Detection of multiple per- and polyfluoroalkyl substances (PFAS) using a biological brain-based gas sensor

May 9, 2026 - Summer Mclane-Svoboda, Shruti Joshi, Autumn McLane-Svoboda, Camron Stout, Maksim Bazhenov and Debajit Saha

Abstract

Per- and polyfluoroalkyl substances (PFAS) are man-made, bio accumulative “forever chemicals” that are increasingly found in environmental and biological systems. By leveraging biological chemical sensing systems (i.e., insect olfaction) we can detect broad ranges of PFAS. Insects’ advanced combinatorial coding mechanism at the level of olfactory sensory neurons enables highly sensitive and specific odor detection. Here, we harness the locust olfactory system to differentiate several PFAS. In-vivo extracellular neural recordings displayed unique, reproducible odor-evoked responses for multiple PFAS at environmental concentrations. Population-level response dynamics (i.e., ON and OFF odor-evoked activity), enabled robust neural fingerprinting of compounds. Using high-dimensional neural features and classification analysis, we differentiated seven PFAS simultaneously with 87% accuracy, while concentration range classification reached 84%, including 100% accuracy for environmental-level PFOS. Machine learning algorithms trained on high-concentration (0.01% v/v, ppb) responses and tested on low-concentration (0.0001% v/v, ppt) samples, maintained 69.8% accuracy, demonstrating generalizability across detection regimes.
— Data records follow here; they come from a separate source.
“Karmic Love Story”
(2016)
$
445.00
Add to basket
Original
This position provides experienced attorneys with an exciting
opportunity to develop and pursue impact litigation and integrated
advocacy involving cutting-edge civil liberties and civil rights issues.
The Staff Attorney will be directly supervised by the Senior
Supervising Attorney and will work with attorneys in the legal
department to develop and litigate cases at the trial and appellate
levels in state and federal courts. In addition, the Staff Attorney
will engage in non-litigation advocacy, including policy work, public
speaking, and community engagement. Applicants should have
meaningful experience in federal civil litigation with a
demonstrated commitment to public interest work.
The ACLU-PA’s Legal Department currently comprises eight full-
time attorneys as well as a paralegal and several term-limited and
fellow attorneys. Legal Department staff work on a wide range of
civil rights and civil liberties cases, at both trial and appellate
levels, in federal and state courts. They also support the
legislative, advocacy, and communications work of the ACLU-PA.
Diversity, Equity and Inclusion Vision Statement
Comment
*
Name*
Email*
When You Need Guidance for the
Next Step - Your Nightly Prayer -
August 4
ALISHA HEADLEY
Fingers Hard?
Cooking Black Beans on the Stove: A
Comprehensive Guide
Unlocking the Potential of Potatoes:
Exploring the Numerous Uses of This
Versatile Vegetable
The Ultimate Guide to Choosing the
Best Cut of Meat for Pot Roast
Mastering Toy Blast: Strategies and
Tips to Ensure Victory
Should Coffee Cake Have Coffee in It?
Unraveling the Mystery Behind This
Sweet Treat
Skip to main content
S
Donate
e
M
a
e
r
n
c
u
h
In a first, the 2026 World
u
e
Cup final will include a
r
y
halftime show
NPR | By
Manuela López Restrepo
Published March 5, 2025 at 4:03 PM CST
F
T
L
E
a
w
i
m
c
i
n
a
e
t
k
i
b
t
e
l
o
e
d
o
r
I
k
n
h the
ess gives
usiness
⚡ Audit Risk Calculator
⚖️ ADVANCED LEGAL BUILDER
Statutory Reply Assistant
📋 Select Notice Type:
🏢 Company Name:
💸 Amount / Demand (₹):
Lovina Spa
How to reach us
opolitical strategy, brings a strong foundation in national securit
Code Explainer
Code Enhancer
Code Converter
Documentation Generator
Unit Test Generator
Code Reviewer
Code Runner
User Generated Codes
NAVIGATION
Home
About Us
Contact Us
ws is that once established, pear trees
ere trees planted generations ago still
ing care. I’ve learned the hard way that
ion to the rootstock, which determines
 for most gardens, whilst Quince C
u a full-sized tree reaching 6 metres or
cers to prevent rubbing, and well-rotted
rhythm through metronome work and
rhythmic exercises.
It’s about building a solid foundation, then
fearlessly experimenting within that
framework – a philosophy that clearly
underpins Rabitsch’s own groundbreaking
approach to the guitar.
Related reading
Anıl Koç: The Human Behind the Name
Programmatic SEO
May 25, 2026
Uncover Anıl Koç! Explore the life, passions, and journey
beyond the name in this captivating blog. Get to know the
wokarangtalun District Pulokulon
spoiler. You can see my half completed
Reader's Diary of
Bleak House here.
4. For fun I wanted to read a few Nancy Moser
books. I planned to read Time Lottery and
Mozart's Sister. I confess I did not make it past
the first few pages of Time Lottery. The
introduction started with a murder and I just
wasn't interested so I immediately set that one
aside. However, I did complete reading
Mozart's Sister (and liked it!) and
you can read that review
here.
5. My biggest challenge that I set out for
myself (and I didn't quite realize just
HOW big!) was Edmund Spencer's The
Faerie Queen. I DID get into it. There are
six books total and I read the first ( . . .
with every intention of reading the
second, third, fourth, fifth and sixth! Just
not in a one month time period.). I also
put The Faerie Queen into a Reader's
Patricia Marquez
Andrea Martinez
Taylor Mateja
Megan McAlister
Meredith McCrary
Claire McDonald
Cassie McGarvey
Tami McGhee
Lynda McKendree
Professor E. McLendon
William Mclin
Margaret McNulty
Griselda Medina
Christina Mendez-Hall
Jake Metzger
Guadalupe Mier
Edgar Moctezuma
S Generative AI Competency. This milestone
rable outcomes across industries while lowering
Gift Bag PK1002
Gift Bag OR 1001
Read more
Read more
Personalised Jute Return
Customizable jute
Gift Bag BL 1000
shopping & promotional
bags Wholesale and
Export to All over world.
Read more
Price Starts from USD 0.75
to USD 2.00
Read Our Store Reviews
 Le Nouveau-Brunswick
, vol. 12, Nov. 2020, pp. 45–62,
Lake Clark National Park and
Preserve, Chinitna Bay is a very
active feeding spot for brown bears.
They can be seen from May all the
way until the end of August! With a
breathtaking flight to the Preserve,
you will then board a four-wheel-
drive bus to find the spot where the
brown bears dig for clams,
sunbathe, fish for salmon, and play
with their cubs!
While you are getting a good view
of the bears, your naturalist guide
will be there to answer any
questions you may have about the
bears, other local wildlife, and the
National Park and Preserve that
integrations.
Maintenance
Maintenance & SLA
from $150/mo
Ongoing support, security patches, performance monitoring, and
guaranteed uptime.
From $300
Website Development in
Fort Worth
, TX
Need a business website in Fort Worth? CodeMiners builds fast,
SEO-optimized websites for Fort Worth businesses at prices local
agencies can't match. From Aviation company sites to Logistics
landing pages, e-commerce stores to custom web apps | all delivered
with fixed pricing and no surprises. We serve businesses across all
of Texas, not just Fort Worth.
This work presents the first biological olfaction-based PFAS sensing platform, highlighting neural computation as a powerful analytical tool for environmental monitoring. Our findings represent a significant step toward the development of a compact, brain-based PFAS detection sensor capable of discriminating multiple compounds and concentrations simultaneously.